(DATA FOR THE TASK)
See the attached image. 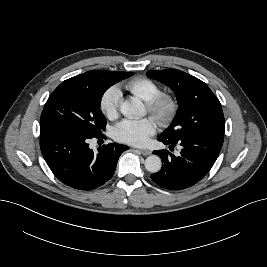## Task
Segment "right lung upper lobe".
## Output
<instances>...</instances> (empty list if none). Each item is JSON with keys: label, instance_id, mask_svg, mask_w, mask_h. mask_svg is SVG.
Instances as JSON below:
<instances>
[{"label": "right lung upper lobe", "instance_id": "cb5924a9", "mask_svg": "<svg viewBox=\"0 0 267 267\" xmlns=\"http://www.w3.org/2000/svg\"><path fill=\"white\" fill-rule=\"evenodd\" d=\"M109 71H99V70H94V71H88L86 73H83L81 75L72 77L68 79V81L71 82H88L92 79L95 78H103L108 74Z\"/></svg>", "mask_w": 267, "mask_h": 267}]
</instances>
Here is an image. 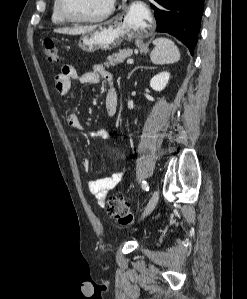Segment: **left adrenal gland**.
<instances>
[{
  "instance_id": "a2214340",
  "label": "left adrenal gland",
  "mask_w": 247,
  "mask_h": 299,
  "mask_svg": "<svg viewBox=\"0 0 247 299\" xmlns=\"http://www.w3.org/2000/svg\"><path fill=\"white\" fill-rule=\"evenodd\" d=\"M139 68H145V69H148L147 67L137 66V67H135L134 69H132V70L129 72V74H128V79L130 78V76L132 75V73H133L134 71H136L137 69H139ZM150 68L152 69V67H150Z\"/></svg>"
}]
</instances>
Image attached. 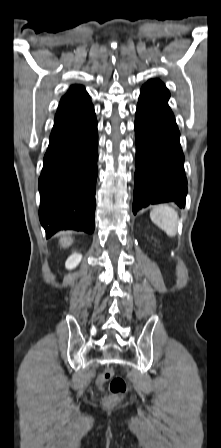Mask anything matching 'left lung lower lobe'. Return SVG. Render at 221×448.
<instances>
[{"label": "left lung lower lobe", "instance_id": "1", "mask_svg": "<svg viewBox=\"0 0 221 448\" xmlns=\"http://www.w3.org/2000/svg\"><path fill=\"white\" fill-rule=\"evenodd\" d=\"M170 95L142 87L135 116L133 213L163 202L185 206L187 179Z\"/></svg>", "mask_w": 221, "mask_h": 448}]
</instances>
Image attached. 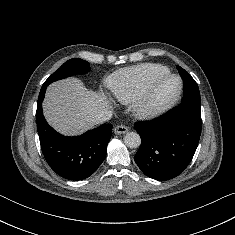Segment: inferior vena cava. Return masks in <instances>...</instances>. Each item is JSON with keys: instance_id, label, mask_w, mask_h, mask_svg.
Instances as JSON below:
<instances>
[{"instance_id": "inferior-vena-cava-1", "label": "inferior vena cava", "mask_w": 235, "mask_h": 235, "mask_svg": "<svg viewBox=\"0 0 235 235\" xmlns=\"http://www.w3.org/2000/svg\"><path fill=\"white\" fill-rule=\"evenodd\" d=\"M112 117V111L108 109L102 110L96 117V123H103L110 120Z\"/></svg>"}]
</instances>
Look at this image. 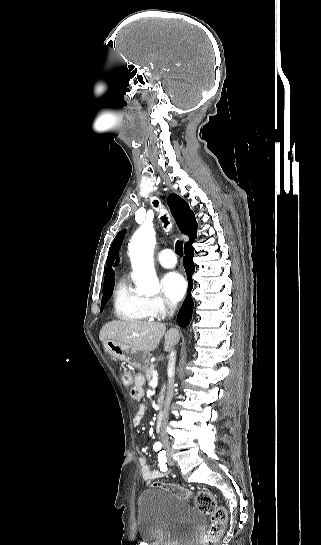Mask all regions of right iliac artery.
Returning <instances> with one entry per match:
<instances>
[{"label": "right iliac artery", "mask_w": 321, "mask_h": 545, "mask_svg": "<svg viewBox=\"0 0 321 545\" xmlns=\"http://www.w3.org/2000/svg\"><path fill=\"white\" fill-rule=\"evenodd\" d=\"M161 443L160 442H156L154 445H153V449L155 451H159L161 449Z\"/></svg>", "instance_id": "82829eb1"}]
</instances>
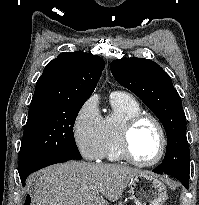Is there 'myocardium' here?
<instances>
[{"label":"myocardium","instance_id":"myocardium-1","mask_svg":"<svg viewBox=\"0 0 199 205\" xmlns=\"http://www.w3.org/2000/svg\"><path fill=\"white\" fill-rule=\"evenodd\" d=\"M143 121L152 122L156 126L160 136L159 153L154 160L149 162H141L137 160L133 156L130 147V139H131L132 132L136 128V126ZM167 144H168L167 136L162 123L155 116L151 114H147L143 112L135 114L129 117L128 119H126L120 128L119 137H118V148H119L120 155L125 161L135 166L150 167L158 164L163 159L166 153Z\"/></svg>","mask_w":199,"mask_h":205}]
</instances>
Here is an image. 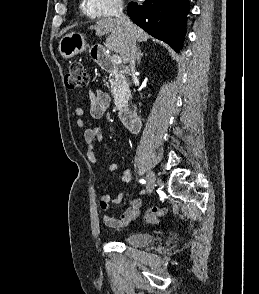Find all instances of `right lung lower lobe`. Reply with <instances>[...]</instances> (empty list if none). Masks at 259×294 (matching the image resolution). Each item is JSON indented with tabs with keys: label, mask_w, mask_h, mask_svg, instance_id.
<instances>
[{
	"label": "right lung lower lobe",
	"mask_w": 259,
	"mask_h": 294,
	"mask_svg": "<svg viewBox=\"0 0 259 294\" xmlns=\"http://www.w3.org/2000/svg\"><path fill=\"white\" fill-rule=\"evenodd\" d=\"M188 11V0H145L127 7L134 23L178 53L183 46Z\"/></svg>",
	"instance_id": "1"
}]
</instances>
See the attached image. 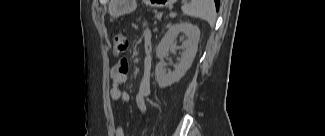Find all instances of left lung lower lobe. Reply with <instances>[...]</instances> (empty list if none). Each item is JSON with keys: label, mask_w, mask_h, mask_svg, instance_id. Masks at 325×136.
Returning <instances> with one entry per match:
<instances>
[{"label": "left lung lower lobe", "mask_w": 325, "mask_h": 136, "mask_svg": "<svg viewBox=\"0 0 325 136\" xmlns=\"http://www.w3.org/2000/svg\"><path fill=\"white\" fill-rule=\"evenodd\" d=\"M215 1V4H216V9L218 10V8H219V1L220 0H214Z\"/></svg>", "instance_id": "obj_1"}]
</instances>
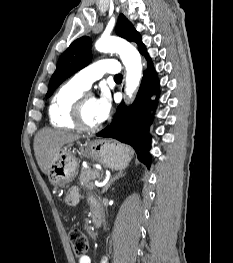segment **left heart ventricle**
Here are the masks:
<instances>
[{
    "mask_svg": "<svg viewBox=\"0 0 233 263\" xmlns=\"http://www.w3.org/2000/svg\"><path fill=\"white\" fill-rule=\"evenodd\" d=\"M94 101L95 99L92 96L87 95L84 100L83 107V118L87 125L95 126L97 123L94 120Z\"/></svg>",
    "mask_w": 233,
    "mask_h": 263,
    "instance_id": "1",
    "label": "left heart ventricle"
}]
</instances>
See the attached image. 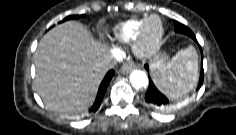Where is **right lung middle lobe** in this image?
<instances>
[{
	"label": "right lung middle lobe",
	"mask_w": 236,
	"mask_h": 135,
	"mask_svg": "<svg viewBox=\"0 0 236 135\" xmlns=\"http://www.w3.org/2000/svg\"><path fill=\"white\" fill-rule=\"evenodd\" d=\"M78 17H79L78 15L68 16L64 20L75 19V18H78Z\"/></svg>",
	"instance_id": "1"
}]
</instances>
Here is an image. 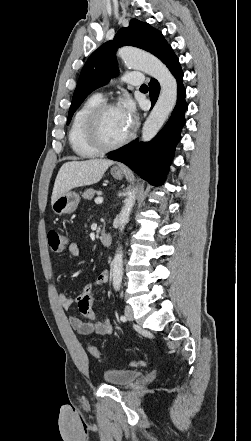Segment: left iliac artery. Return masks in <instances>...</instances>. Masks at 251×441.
<instances>
[{
    "label": "left iliac artery",
    "mask_w": 251,
    "mask_h": 441,
    "mask_svg": "<svg viewBox=\"0 0 251 441\" xmlns=\"http://www.w3.org/2000/svg\"><path fill=\"white\" fill-rule=\"evenodd\" d=\"M120 320H121L122 322H126V321H127V318H126V316L122 315V316L120 317Z\"/></svg>",
    "instance_id": "obj_1"
}]
</instances>
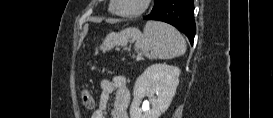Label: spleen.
Segmentation results:
<instances>
[{
	"instance_id": "spleen-1",
	"label": "spleen",
	"mask_w": 273,
	"mask_h": 118,
	"mask_svg": "<svg viewBox=\"0 0 273 118\" xmlns=\"http://www.w3.org/2000/svg\"><path fill=\"white\" fill-rule=\"evenodd\" d=\"M130 39L135 41V50H141L149 59H172L183 55L187 47L175 28L162 22L148 21L143 33L137 28H126L119 33L108 34L101 49L126 46Z\"/></svg>"
}]
</instances>
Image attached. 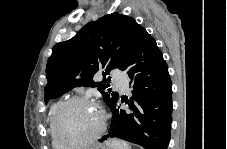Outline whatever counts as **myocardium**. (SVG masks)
I'll list each match as a JSON object with an SVG mask.
<instances>
[{
  "mask_svg": "<svg viewBox=\"0 0 227 149\" xmlns=\"http://www.w3.org/2000/svg\"><path fill=\"white\" fill-rule=\"evenodd\" d=\"M78 102L93 104L100 113V124H99V127L97 128V130L88 138H86L84 140H80V141H66L61 136V133H60V127H59L60 117H61L63 110L68 105L73 104V103H78ZM106 120H107L106 112L97 101H95L91 98L85 97V96H73V97H70V98L62 101L58 105V107L54 113V116H53V131H54V135H55L57 142L61 146H66V147L90 146L94 142H96L101 137V135L104 133L105 128H106Z\"/></svg>",
  "mask_w": 227,
  "mask_h": 149,
  "instance_id": "myocardium-1",
  "label": "myocardium"
}]
</instances>
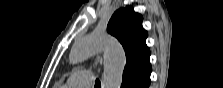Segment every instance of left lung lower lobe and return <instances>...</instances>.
I'll return each mask as SVG.
<instances>
[{
    "instance_id": "left-lung-lower-lobe-1",
    "label": "left lung lower lobe",
    "mask_w": 223,
    "mask_h": 88,
    "mask_svg": "<svg viewBox=\"0 0 223 88\" xmlns=\"http://www.w3.org/2000/svg\"><path fill=\"white\" fill-rule=\"evenodd\" d=\"M150 62L142 68L132 69L123 73L121 88H148L150 85Z\"/></svg>"
}]
</instances>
(End DATA FOR THE TASK)
Every line from the one holding "Segment every instance" through the final line of the data above is to be reproduced exactly, both ends included, with the pictures left out.

SOLUTION TO THIS TASK:
Segment every instance of left lung lower lobe and return <instances>...</instances>.
I'll return each mask as SVG.
<instances>
[{
    "instance_id": "left-lung-lower-lobe-1",
    "label": "left lung lower lobe",
    "mask_w": 223,
    "mask_h": 88,
    "mask_svg": "<svg viewBox=\"0 0 223 88\" xmlns=\"http://www.w3.org/2000/svg\"><path fill=\"white\" fill-rule=\"evenodd\" d=\"M150 62L142 68L132 69L123 73L121 88H148L150 85Z\"/></svg>"
}]
</instances>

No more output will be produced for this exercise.